The fact that MCES always converges in practice despite lacking a proof makes this a fascinating gap between theory and practice — reminiscent of how the simplex method in linear programming worked reliably for decades before smoothed analysis explained its behavior.
6. Conclusion
As of 2026, the original question posed by Sutton & Barto — whether the unmodified Monte Carlo Exploring Starts algorithm with greedy policy improvement converges to the optimal policy for all finite MDPs — remains an open problem. However, the research community has made substantial progress:
- Convergence has been proved for important subclasses (feed-forward MDPs, stochastic shortest paths)

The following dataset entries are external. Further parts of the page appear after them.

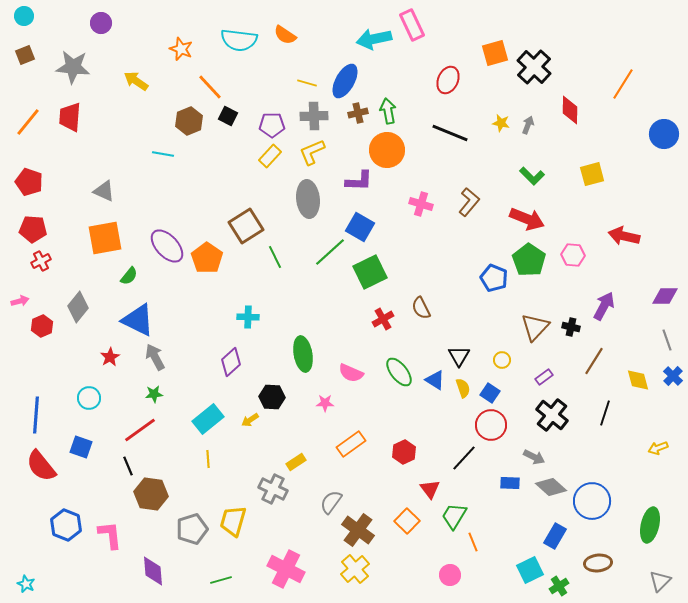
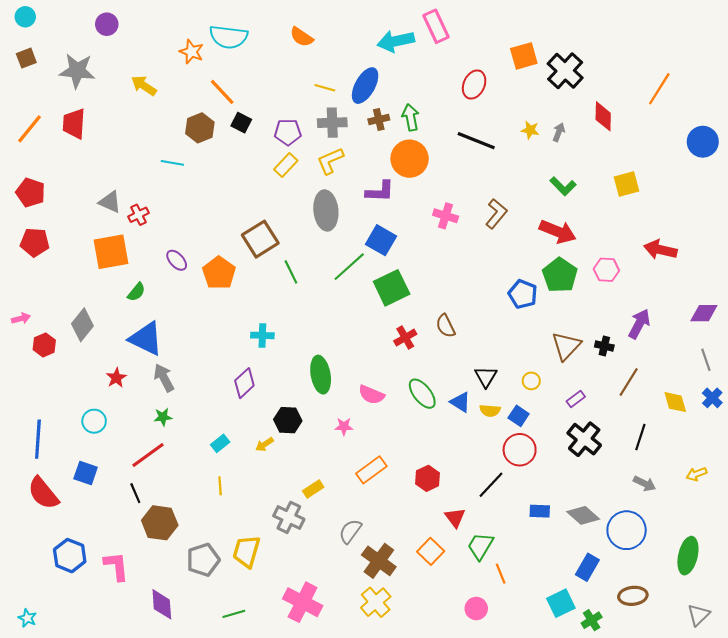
cyan semicircle: (239, 40) -> (228, 37), moved
purple ellipse: (167, 246) -> (177, 260), size x0.6
red cross: (41, 261) -> (139, 215), moved
yellow semicircle: (463, 388) -> (490, 411), turned 114
cyan rectangle: (208, 419) -> (220, 443), size x0.6
gray arrow: (534, 457) -> (645, 484), moved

- Modified versions of the algorithm have been shown to converge
- Finite-sample complexity bounds have been established for variants
The problem is now much better understood than when it was first posed, but the general proof continues to elude us — making it one of the most enduring open questions in reinforcement learning theory.
References
- Sutton, R. S., & Barto, A. G. (2018). Reinforcement Learning: An Introduction (2nd ed.). MIT Press.
- Tsitsiklis, J. N. (2002). On the Convergence of Optimistic Policy Iteration. JMLR, 3, 59–72.
- Wang, J., Yuan, B., Shao, H., & Ross, S. (2022). On the Convergence of the Monte Carlo Exploring Starts Algorithm for Reinforcement Learning. ICLR 2022.
- Liu, J. (2021). On the Convergence of Reinforcement Learning with Monte Carlo Exploring Starts. Automatica.
- Winnicki, A., & Srikant, R. (2023). On the Convergence of Policy Iteration-Based Reinforcement Learning with Monte Carlo Policy Evaluation. AISTATS 2023.
- Winnicki, A., & Srikant, R. (2024). Convergence of Monte Carlo Exploring Starts with TD-Learning. IEEE CDC 2024.
- Chen, W., Ross, S., & Youssef, A. (2024). Finite-Sample Analysis of the Monte Carlo Exploring Starts Algorithm for Reinforcement Learning. arXiv:2410.02994.